A Princess of Mars - Page 17/143

My effort was crowned with a success which appalled me no less than it

seemed to surprise the Martian warriors, for it carried me fully thirty

feet into the air and landed me a hundred feet from my pursuers and on

the opposite side of the enclosure.

I alighted upon the soft moss easily and without mishap, and turning

saw my enemies lined up along the further wall. Some were surveying me

with expressions which I afterward discovered marked extreme

astonishment, and the others were evidently satisfying themselves that

I had not molested their young.

They were conversing together in low tones, and gesticulating and

pointing toward me. Their discovery that I had not harmed the little

Martians, and that I was unarmed, must have caused them to look upon me

with less ferocity; but, as I was to learn later, the thing which

weighed most in my favor was my exhibition of hurdling.

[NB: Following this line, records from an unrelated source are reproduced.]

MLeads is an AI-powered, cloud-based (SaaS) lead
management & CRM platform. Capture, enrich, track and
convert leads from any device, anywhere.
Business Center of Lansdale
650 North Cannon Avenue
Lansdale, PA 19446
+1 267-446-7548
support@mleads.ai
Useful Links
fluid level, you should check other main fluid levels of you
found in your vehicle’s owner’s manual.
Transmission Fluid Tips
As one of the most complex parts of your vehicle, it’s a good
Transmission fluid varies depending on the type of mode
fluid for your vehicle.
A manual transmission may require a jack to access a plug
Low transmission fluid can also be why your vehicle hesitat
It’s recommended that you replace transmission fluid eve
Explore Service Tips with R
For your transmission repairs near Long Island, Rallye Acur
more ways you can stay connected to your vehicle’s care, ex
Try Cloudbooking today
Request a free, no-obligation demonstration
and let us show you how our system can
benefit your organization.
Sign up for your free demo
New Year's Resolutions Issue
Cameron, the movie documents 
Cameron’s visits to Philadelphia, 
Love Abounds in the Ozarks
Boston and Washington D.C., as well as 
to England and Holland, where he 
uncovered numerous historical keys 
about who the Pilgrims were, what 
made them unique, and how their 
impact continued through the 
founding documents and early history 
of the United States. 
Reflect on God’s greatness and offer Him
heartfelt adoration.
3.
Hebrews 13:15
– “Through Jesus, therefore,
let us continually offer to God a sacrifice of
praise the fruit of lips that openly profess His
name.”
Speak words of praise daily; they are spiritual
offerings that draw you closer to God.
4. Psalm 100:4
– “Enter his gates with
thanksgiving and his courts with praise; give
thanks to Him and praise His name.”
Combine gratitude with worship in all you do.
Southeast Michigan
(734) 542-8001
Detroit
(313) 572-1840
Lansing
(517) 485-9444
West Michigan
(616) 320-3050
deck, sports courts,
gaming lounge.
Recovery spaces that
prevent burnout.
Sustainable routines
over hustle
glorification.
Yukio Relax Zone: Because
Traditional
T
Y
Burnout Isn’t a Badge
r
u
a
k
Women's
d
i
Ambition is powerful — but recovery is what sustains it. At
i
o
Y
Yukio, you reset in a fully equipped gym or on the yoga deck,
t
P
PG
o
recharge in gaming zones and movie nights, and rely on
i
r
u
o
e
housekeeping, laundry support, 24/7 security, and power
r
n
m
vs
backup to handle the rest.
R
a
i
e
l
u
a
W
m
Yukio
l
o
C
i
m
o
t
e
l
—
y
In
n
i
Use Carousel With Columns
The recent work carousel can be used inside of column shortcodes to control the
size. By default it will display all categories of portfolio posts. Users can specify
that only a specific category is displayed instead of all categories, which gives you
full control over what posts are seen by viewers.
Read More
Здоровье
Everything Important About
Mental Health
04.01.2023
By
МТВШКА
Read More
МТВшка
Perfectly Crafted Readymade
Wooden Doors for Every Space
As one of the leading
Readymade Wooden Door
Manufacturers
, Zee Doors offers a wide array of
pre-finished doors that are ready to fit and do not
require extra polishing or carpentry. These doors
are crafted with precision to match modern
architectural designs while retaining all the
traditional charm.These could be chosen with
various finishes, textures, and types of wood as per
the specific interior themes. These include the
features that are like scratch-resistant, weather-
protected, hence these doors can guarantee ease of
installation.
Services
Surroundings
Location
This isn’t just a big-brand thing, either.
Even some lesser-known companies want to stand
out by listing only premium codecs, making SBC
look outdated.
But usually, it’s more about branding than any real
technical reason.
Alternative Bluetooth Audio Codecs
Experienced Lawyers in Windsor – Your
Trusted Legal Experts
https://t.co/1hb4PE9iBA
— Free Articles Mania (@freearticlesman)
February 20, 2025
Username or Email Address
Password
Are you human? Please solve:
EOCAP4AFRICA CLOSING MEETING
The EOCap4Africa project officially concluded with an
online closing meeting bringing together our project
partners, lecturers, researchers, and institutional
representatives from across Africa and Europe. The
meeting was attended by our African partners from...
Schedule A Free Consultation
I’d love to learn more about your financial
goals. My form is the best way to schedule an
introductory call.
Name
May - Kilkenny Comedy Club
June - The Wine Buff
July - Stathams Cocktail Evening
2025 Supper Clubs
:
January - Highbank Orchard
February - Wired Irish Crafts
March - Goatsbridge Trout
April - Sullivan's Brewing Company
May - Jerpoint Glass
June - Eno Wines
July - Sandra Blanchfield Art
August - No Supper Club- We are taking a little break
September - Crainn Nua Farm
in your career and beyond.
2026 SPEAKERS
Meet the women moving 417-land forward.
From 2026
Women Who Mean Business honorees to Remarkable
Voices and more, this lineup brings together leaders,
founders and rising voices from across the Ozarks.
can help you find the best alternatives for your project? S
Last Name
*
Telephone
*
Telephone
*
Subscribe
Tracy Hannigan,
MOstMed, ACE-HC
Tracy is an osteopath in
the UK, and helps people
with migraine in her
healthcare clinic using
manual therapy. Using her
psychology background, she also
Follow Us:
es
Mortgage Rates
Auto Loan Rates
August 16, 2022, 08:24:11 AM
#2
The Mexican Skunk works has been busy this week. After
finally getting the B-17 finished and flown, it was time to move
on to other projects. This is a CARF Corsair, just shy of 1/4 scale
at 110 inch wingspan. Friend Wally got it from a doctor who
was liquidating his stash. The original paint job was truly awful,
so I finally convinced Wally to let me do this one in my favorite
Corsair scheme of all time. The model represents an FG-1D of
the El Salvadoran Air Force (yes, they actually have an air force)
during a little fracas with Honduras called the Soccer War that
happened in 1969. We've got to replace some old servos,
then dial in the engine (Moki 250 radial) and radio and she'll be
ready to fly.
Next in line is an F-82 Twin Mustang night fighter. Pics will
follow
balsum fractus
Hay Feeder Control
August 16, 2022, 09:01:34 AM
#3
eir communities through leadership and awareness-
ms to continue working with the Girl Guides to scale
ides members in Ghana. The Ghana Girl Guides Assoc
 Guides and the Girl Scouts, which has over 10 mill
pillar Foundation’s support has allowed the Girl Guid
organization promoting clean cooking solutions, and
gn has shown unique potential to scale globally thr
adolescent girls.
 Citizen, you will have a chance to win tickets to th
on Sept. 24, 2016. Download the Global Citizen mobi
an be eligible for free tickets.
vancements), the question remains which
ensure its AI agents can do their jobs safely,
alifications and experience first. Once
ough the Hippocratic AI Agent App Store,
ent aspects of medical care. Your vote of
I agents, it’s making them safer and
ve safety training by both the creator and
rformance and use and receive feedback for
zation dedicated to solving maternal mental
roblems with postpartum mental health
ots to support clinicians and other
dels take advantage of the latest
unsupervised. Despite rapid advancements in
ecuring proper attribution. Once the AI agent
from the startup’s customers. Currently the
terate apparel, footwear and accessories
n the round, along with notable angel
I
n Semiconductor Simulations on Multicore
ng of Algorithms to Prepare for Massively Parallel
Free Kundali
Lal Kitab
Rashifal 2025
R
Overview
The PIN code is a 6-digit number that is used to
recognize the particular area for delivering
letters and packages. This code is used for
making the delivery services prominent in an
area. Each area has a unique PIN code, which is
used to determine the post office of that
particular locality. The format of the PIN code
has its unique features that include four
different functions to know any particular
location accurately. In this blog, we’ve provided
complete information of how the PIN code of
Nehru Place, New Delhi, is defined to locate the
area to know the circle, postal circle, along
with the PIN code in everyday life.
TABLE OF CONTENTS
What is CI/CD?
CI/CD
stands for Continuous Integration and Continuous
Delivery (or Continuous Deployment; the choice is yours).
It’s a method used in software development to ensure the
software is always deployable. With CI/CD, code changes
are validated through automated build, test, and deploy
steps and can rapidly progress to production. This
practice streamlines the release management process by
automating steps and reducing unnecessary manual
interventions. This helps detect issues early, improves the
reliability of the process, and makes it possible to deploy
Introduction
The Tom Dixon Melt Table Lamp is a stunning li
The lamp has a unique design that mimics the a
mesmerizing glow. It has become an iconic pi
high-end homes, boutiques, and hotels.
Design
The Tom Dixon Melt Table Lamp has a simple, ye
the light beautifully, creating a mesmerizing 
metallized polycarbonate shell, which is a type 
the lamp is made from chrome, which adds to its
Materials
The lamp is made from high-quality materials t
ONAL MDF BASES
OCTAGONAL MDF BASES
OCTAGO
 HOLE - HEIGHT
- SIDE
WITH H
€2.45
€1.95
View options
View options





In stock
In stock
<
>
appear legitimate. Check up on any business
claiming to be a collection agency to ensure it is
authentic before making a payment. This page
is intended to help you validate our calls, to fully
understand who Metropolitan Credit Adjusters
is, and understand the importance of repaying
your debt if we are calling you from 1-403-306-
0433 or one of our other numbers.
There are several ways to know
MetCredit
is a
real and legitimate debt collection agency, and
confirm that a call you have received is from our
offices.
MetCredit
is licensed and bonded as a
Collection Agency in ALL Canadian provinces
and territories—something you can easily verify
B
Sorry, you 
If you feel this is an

While the Martians are immense, their bones are very large and they are

muscled only in proportion to the gravitation which they must overcome.

The result is that they are infinitely less agile and less powerful, in

proportion to their weight, than an Earth man, and I doubt that were

one of them suddenly to be transported to Earth he could lift his own

weight from the ground; in fact, I am convinced that he could not do so.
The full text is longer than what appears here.